I think with a little time you could convert an old manual lathe into one with some steppers and Mach 3 for a control.


Wil Lambert
06-28-2007, 12:13 PM
Here's an idea. If you happen to own a CNC router already what about mounting a standard wood lathe motor and tail stock onto the bed of the router. Then you can get the benefits of the wood lathe speed and CNC itself. When programming just program a centerline toolpath that only goes on XZ or YZ depending on your configuration. This would be similar to the 4th axis for the router but actually for turning it would be better. My 4th axis only goes about 30rpm not nearly enough to productively turn on.


Michael Kowalczyk
06-28-2007, 2:17 PM
Hey Jim,
I have a Thermwood with a 4rth axis indexer. I can do columns up to 60"+- I think. Artcam Pro software works great for it. Just decide if you want to do this as a hobby or production. I do not have a Shopbot but know several that do and they make some awesome stuff also. There are many questions I can think of that you need to ask yourself is but here are few major ones:

#1 Do you need a automatic tool changer (ATC)? For me the answer is a big "YES". My first CNC did not and with in 6 months I maxed it out and wished I had an ATC. Your production time will be significantly less, especially when using a program like ArtcamPro's Z level roughing. Once you have used multiple tools it's hard to go back to single tooling or even manual changing. If you are doing one of a kinds or hobby type stuff a single head manual quick change tooling my suffice.

#2 What is your primary goal? Is it a Hobby or Business? This will help you in whether to get a good entry level CNC or High production CNC.

#3, 4 5, ... How much space do you have and how many amp service do you have available? is it 3 phase? will you need a vacuum hold down also?
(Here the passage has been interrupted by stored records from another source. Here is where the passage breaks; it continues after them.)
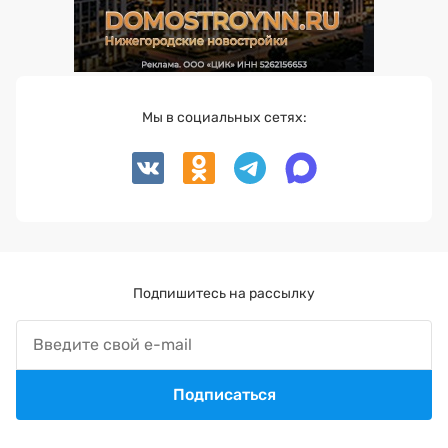
Мы в социальных сетях:
Подпишитесь на рассылку
Подписаться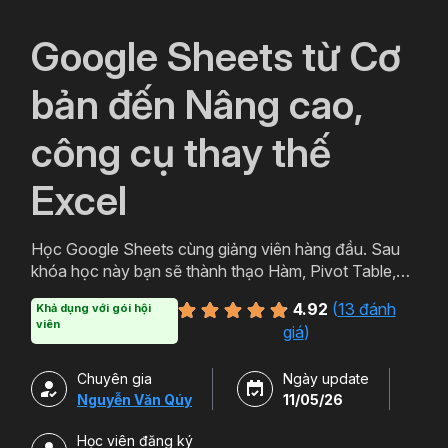
`
Google Sheets từ Cơ
bản đến Nâng cao,
công cụ thay thế
Excel
Học Google Sheets cùng giảng viên hàng đầu. Sau
khóa học này bạn sẽ thành thạo Hàm, Pivot Table,
Query trên công cụ hữu ích của Google Sheets.
4.92
(
13 đánh
Khả dụng với gói hội
Ngoài ra bạn còn có thể học thêm Add-on và cách
viên
giá
)
sử dụng nhiều tiện ích Tuyệt vời của Google.
Chuyên gia
Ngày update
Nguyễn Văn Qúy
11/05/26
Học viên đăng ký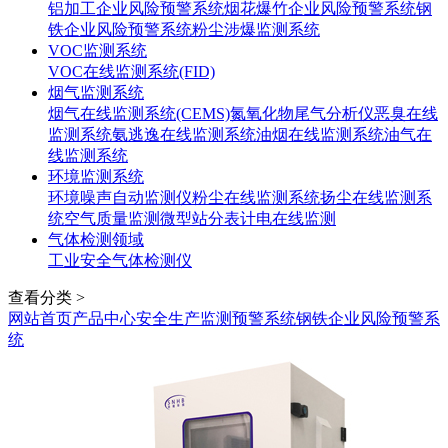
铝加工企业风险预警系统
烟花爆竹企业风险预警系统
钢
铁企业风险预警系统
粉尘涉爆监测系统
VOC监测系统
VOC在线监测系统(FID)
烟气监测系统
烟气在线监测系统(CEMS)
氮氧化物尾气分析仪
恶臭在线
监测系统
氨逃逸在线监测系统
油烟在线监测系统
油气在
线监测系统
环境监测系统
环境噪声自动监测仪
粉尘在线监测系统
扬尘在线监测系
统
空气质量监测微型站
分表计电在线监测
气体检测领域
工业安全气体检测仪
查看分类 >
网站首页
产品中心
安全生产监测预警系统
钢铁企业风险预警系
统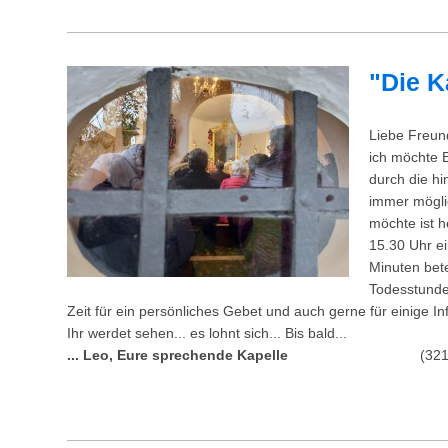
"Die Ka
Liebe Freun
ich möchte E
durch die hi
immer mögli
möchte ist h
15.30 Uhr ei
Minuten bet
Todesstunde
Zeit für ein persönliches Gebet und auch gerne für einige I
Ihr werdet sehen... es lohnt sich... Bis bald...
... Leo, Eure sprechende Kapelle
(321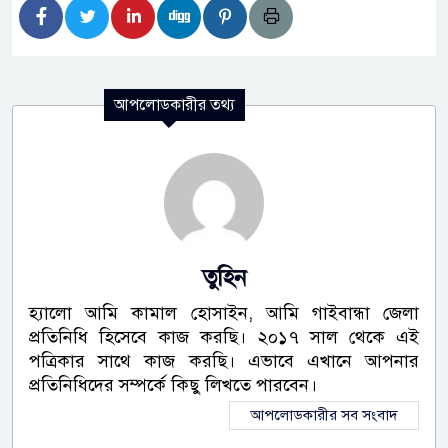
আপলোডকারীর তথ্য
তুহিন
হ্যালো আমি কামাল হোসাইন, আমি গাইবান্ধা জেলা
প্রতিনিধি হিসেবে কাজ করছি। ২০১৭ সাল থেকে এই
পত্রিকার সাথে কাজ করছি। এভাবে এখানে আপনার
প্রতিনিধিদের সম্পর্কে কিছু লিখতে পারবেন।
আপলোডকারীর সব সংবাদ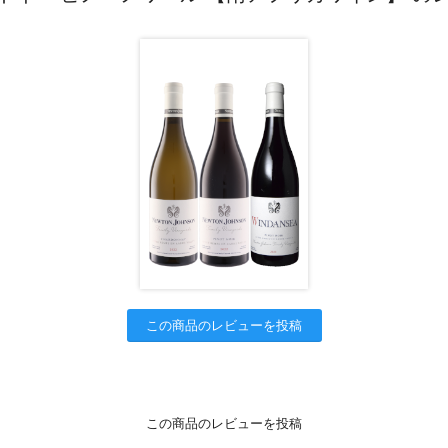
この商品のレビューを投稿
この商品のレビューを投稿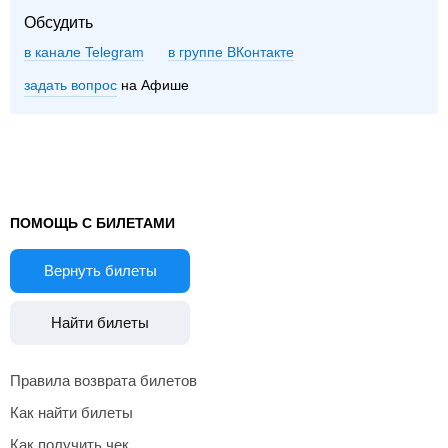
Обсудить
в канале Telegram
группе ВКонтакте
задать вопрос
на Афише
ПОМОЩЬ С БИЛЕТАМИ
Вернуть билеты
Найти билеты
Правила возврата билетов
Как найти билеты
Как получить чек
Do not limit yourself!

Both are good machines but I would go to each of the CNC manufactures with an example of what you want to do and say let's do it from beginning to finished product and see how long it takes and what is involved. Obviously don't take a super ornate 8" diameter 8 foot tall Cherry column
and expect them to cut that, although they could show you how it could be done using a Z slice. Maybe you can call them and schedule some time at the AWFS show in Las Vegas coming up. Both will be there along with many others.

Here is a link to Artcampro showing what I think you are after. I too have been watching the Legacy ornamental mill and can do what they do and alot more by adding 3D carving to the product. But if I wanted to just do a few items it would probably be faster but more labor intensive on the legacy.
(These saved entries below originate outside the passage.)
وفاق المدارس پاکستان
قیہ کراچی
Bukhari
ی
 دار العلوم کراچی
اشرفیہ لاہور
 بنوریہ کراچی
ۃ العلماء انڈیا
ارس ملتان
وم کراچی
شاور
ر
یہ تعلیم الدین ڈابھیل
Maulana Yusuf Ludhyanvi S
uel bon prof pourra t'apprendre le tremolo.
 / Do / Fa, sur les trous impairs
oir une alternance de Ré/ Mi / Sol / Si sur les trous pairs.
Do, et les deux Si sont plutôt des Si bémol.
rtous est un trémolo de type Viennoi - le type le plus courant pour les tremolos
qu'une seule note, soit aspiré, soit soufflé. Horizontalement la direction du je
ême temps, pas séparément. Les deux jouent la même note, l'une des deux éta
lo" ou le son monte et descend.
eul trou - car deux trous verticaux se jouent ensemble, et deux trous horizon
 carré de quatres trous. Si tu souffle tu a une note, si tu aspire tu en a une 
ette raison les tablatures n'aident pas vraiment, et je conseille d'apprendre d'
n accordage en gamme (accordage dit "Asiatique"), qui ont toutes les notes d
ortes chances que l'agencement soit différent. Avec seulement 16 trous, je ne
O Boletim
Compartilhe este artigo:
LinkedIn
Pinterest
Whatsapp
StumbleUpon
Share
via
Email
Jim, there are many vehicles that will get you from point A to B it just depends on how fast you want to get there and how many times you want to make the trip each day.

Hope this helps,(147)

Ed Lang
06-28-2007, 2:26 PM
ShopBot Tools Inc, in Durham, NC.

ShopBot CNC and the Indexer.

Nigel Morgan
06-28-2007, 6:03 PM

Techno-Isel makes a CNC wood lathe, I think it runs on a simple Fanuc controller.



Jim Underwood
06-29-2007, 9:13 AM
Wow! Lot's of great information here. Thanks for the help guys.
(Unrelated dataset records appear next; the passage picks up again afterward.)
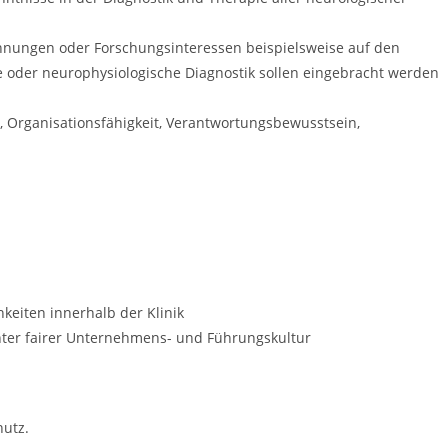
hnungen oder Forschungsinteressen beispielsweise auf den
ie oder neurophysiologische Diagnostik sollen eingebracht werden
, Organisationsfähigkeit, Verantwortungsbewusstsein,
keiten innerhalb der Klinik
enter fairer Unternehmens- und Führungskultur
utz.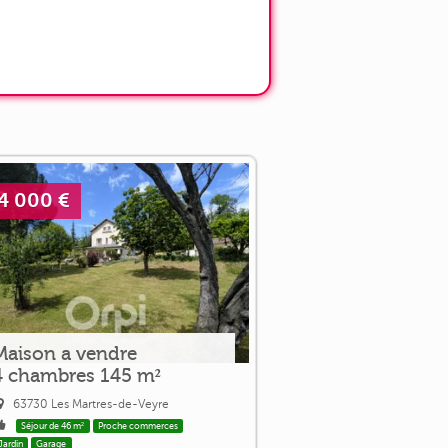
4 000 €
Maison a vendre
4 chambres 145 m²
63730 Les Martres-de-Veyre
Séjour de 46 m²
Proche commerces
Jardin
Garage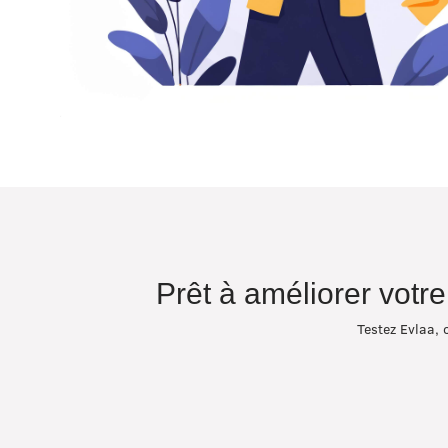
Prêt à améliorer votr
Testez Evlaa,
I've passed this on to the interested party, so now we'll see what happens.

Michael Kowalczyk
06-29-2007, 12:04 PM
Hey Jim,
I thought your name looked familiar. Are you by chance the same that was on the CV forum?
I hope everyone's info is helpful.


Bruce Boone
06-29-2007, 5:04 PM
I have a Mazak lathe that I do some wood in. Being that I also run titanium with coolant, it makes for a messy lathe that I need to vacuum out after running a wood part. I highly recommend Mazak lathes for their accuracy and ease of programming, but they are very expensive and may not be cost justified just doing wood parts. If you need to make 3 phase power, I also recommend solid state Phase Perfect phase converters. I can run my lathe and machining center without it blinking an eye, and the phases are perfectly balanced.